Guide

Advanced Data Transformation And CleaningDeep dive

Merge Two Excel Files on a Common Column in Python

Q: What if the common column has a different name in each file?

Use left_on and right_on instead of on, e.g. pd.merge(df_primary, alt_lookup, left_on="product_sku", right_on="ProductCode"), then drop the redundant duplicate column afterward.

Q: Why do matching rows fail to join?

merge matches keys exactly, so casing, trailing whitespace, or a dtype difference (object vs int64) silently produces empty matches. Normalize both sides with .astype(str).str.strip().str.upper() before joining.

Q: Which how should I pick to keep all rows of my main file?

Use how="left". It keeps every row of the first file and attaches matching columns from the lookup, leaving NaN where no match exists.

Q: How do I stop a duplicate lookup from multiplying my rows?

Deduplicate the lookup with drop_duplicates(subset=["product_sku"]) before merging, or pass validate="m:1" so the merge raises loudly if the lookup isn't unique on the key.

Q: What does suffixes do?

When both files have a non-key column with the same name, suffixes=("_sales", "_catalog") renames the clashing columns so neither is overwritten.

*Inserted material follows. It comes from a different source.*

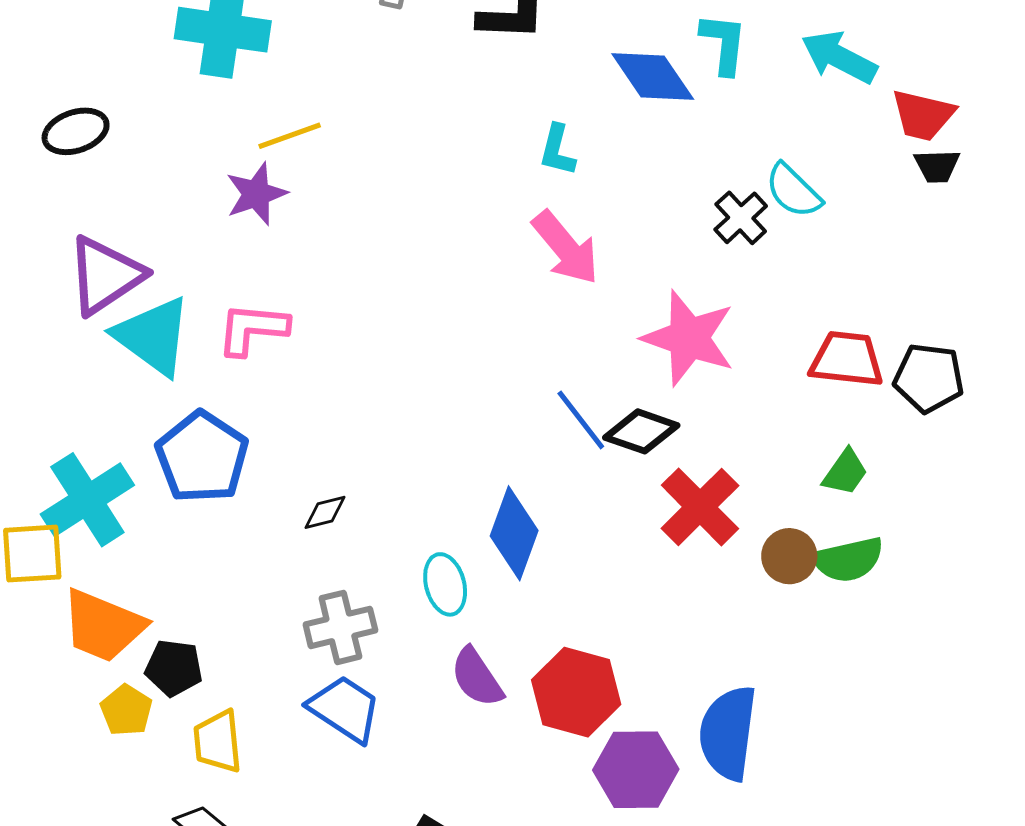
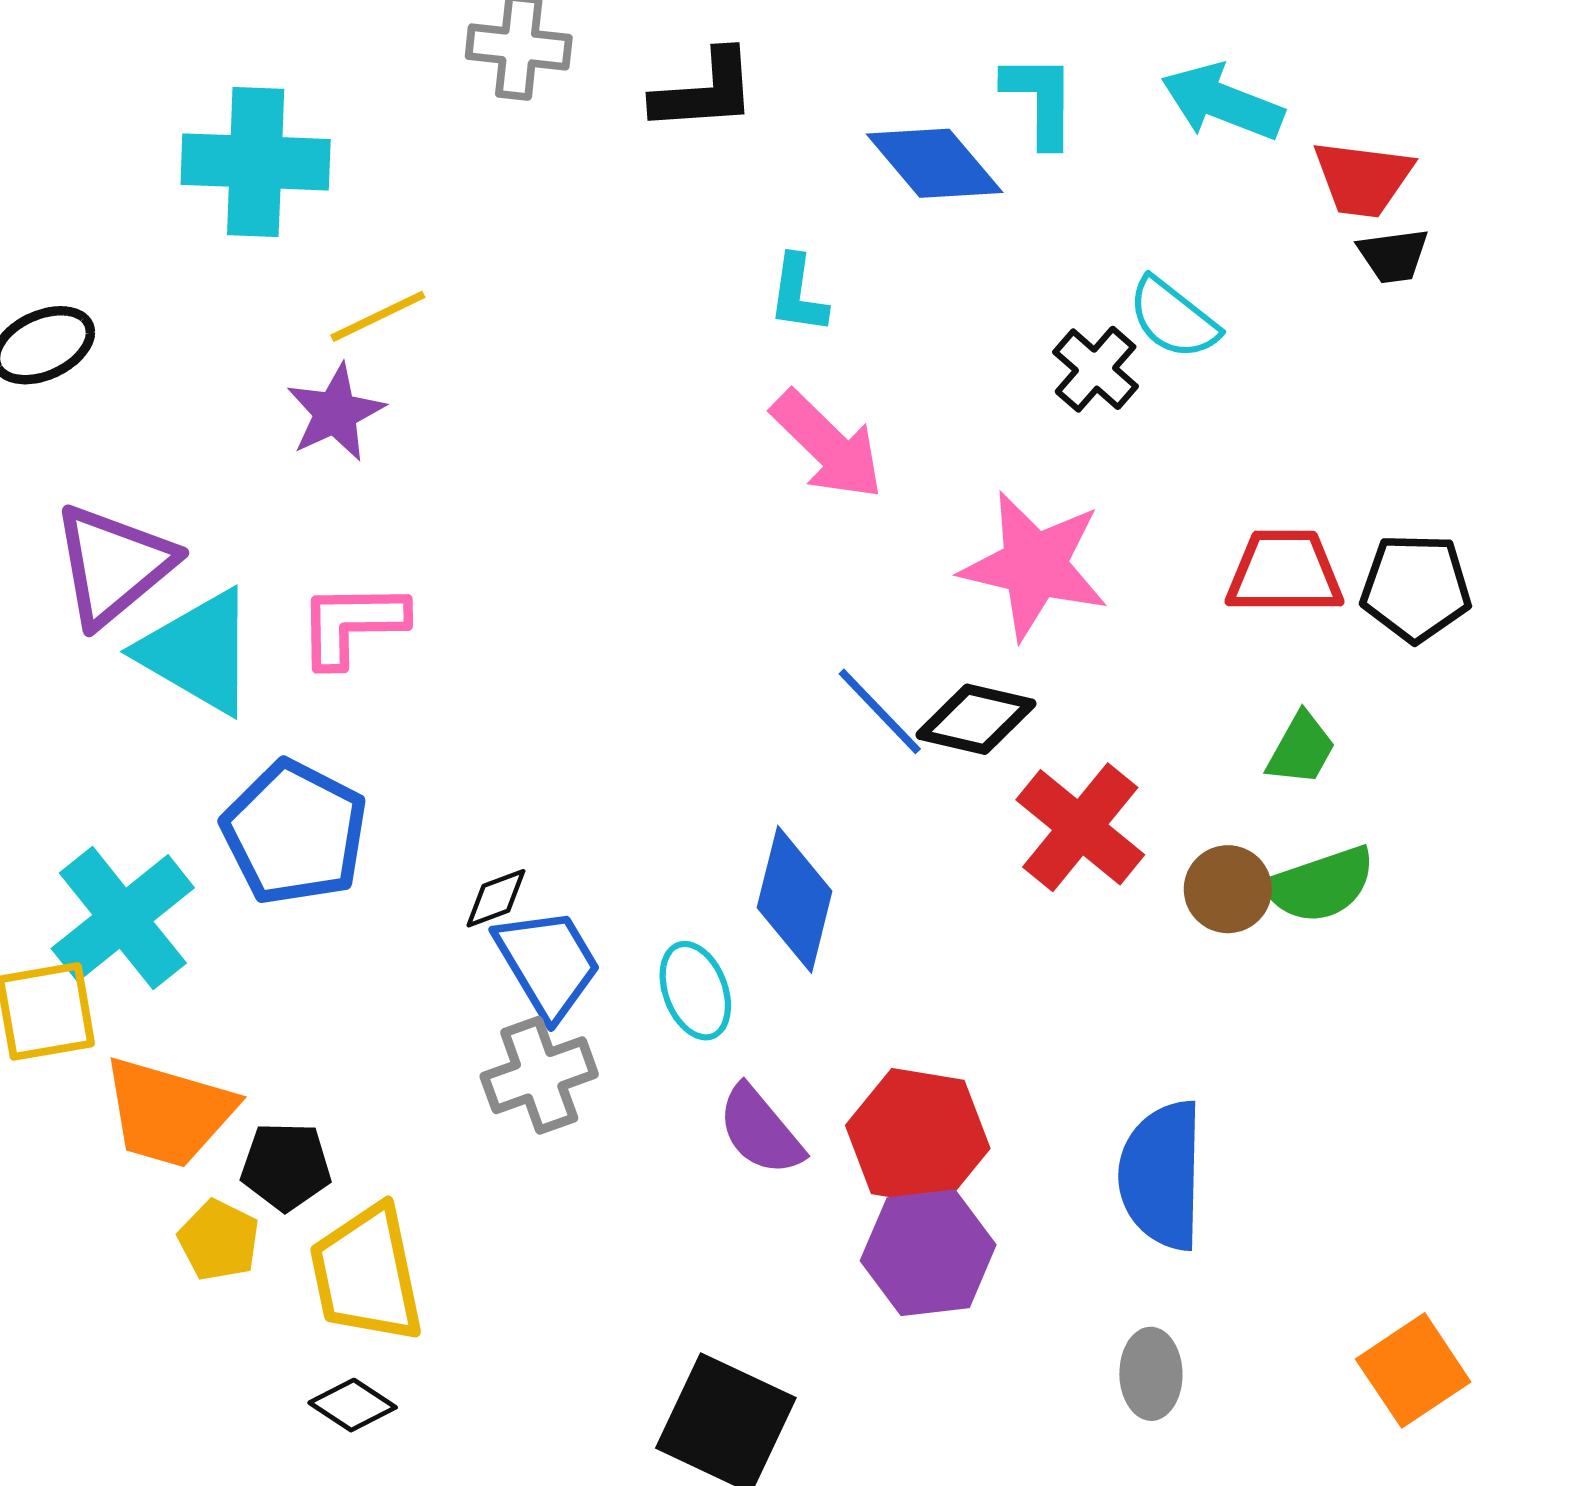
blue trapezoid: (345, 709) -> (548, 963), moved, turned 32
yellow trapezoid: (218, 742) -> (367, 1274), size x1.4
purple hexagon: (636, 770) -> (928, 1253), moved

It does not affect the join key itself.

Merge two Excel files on a shared column in Python with pandas: load both workbooks, normalize the key, join with pd.merge, handle different names and duplicate keys, export.

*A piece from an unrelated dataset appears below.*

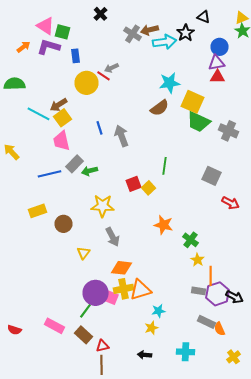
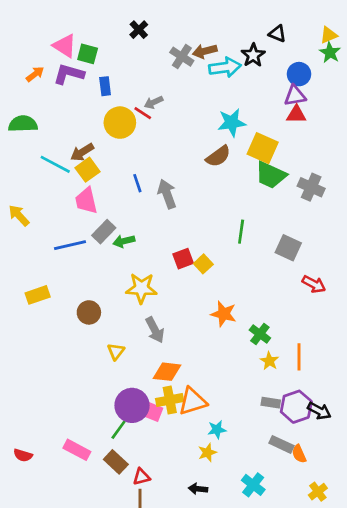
green line: (164, 166) -> (241, 232), moved
yellow rectangle: (38, 211) -> (38, 295), moved
orange line: (210, 276) -> (299, 357), moved
cyan cross: (186, 352) -> (253, 485), turned 36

To merge two Excel files on a shared column in Python, read each workbook into a DataFrame with pd.read_excel(), then join them with pd.merge() on the common key. The recipe below is fully runnable: the first block writes both source files so the reads have something to open.

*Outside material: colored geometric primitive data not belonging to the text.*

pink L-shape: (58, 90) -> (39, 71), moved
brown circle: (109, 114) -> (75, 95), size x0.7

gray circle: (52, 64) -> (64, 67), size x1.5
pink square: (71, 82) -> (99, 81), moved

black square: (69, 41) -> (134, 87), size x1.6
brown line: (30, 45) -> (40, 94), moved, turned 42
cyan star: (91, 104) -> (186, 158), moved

This is the everyday "VLOOKUP between two spreadsheets" task — a sales export and a product catalog, an order list and a customer table, two monthly extracts that share an account number. This page walks the whole flow end to end: load both files, line up the key so matches actually happen, pick the join that keeps the rows you need, and write a single combined workbook back out. It sits inside the broader set of merging and joining Excel DataFrames patterns.

Prerequisites

You need Python 3.9+ with pandas and the openpyxl engine installed, since pandas delegates .xlsx reading and writing to it:

Bash

pip install pandas openpyxl

You should also know:

Which column the two files share. It might be product_sku, an order ID, a customer number, or an email. It does not have to have the same header in both files — a mismatch is handled below.
Which file is your "main" table — the one whose rows you want to keep in full. The other file is the lookup you pull columns from.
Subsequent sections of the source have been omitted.